The key to getting the most out of any teacher is asking questions.  No question is dumb, especially in math.  If you are confused about what a term means, ask.  If you don’t understand a step, ask if they could repeat it.  If you forgot how to do something (which is very understandable, you do a lot as a student!), ask for a refresher.  The only way to get anywhere, when you don’t know where you are, is to ask for directions.

There are also numerous other resources for you when Mrs. R isn’t around.  Google is very helpful!  There are many people who struggle with algebra and there are even more people who get algebra and are nice enough to make videos or websites dedicated to helping those who don’t.  Khanacademy.org is very useful if you like watching someone figure out a problem.  Just search the topic that you are studying and there are sure to be several videos explaining it and solving similar problems.  Khan Academy even has practice problems you can solve and you receive points for getting answers right and you unlock achievements!  That makes it slightly more interesting, right?

Once you make it through this class, Functions/Trig will be a piece of cake!  All you have to do is pay attention in class, be sure to do the homework (even if it’s optional!), and memorize a few rules, formulas, and graphs. Here’s a tip for memorization: write.  Just write what you need to remember the night before a quiz several times.  Review that before the quiz and immediately write it down once you get your paper.  Trust me, it helps!  Writing something a lot basically burns it into your mind and then you never forget it!  It’s awesome!

Don’t give up.  As long as you try, no one can fault you.  Algebra is hard!  Hard, but manageable.  Always remember that you are smarter than you think and always try.  Trying makes things so much easier.

Good luck and don’t stress!  It’ll be fine.

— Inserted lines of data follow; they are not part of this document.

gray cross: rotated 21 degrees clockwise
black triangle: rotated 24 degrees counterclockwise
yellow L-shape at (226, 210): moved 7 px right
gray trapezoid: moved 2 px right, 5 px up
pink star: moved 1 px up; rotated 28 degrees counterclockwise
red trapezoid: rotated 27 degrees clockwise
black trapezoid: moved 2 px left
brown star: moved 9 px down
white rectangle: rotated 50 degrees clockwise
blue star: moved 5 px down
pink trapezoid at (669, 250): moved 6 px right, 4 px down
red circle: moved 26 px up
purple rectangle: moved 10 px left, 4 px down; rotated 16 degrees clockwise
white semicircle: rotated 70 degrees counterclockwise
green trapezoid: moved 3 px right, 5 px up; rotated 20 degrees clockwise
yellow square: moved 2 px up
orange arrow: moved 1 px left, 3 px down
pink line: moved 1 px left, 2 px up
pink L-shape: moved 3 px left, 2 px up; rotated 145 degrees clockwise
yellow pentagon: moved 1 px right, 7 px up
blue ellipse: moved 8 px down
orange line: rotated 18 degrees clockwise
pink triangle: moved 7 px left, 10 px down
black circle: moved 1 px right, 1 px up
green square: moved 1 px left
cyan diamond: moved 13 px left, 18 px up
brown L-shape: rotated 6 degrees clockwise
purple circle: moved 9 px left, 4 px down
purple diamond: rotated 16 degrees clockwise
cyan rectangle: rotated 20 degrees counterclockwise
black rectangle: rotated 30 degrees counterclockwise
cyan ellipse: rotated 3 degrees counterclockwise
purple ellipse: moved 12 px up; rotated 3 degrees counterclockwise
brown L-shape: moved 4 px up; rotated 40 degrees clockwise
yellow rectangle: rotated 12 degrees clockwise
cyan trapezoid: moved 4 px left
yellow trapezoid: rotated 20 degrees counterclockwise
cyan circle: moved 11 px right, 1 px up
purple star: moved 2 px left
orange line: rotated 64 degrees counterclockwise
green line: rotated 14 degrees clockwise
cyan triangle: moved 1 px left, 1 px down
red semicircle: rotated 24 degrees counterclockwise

I love this letter! It makes me proud of Jane for realizing what she had to do to succeed and being able to put it on paper.

So, I gave a copy of this letter out to 10 or so struggling Algebra 2/Trig students in February. Most actually acknowledged and thanked me for it (really they should thank Jane). Jane did sign her name, and some knew her. I never heard if any actually spoke to her about it. Of those 10, the majority did indeed pass, some barely. Did Jane’s letter make a difference? I know so for one, I hope so for the rest.

May we all have a “Jane”!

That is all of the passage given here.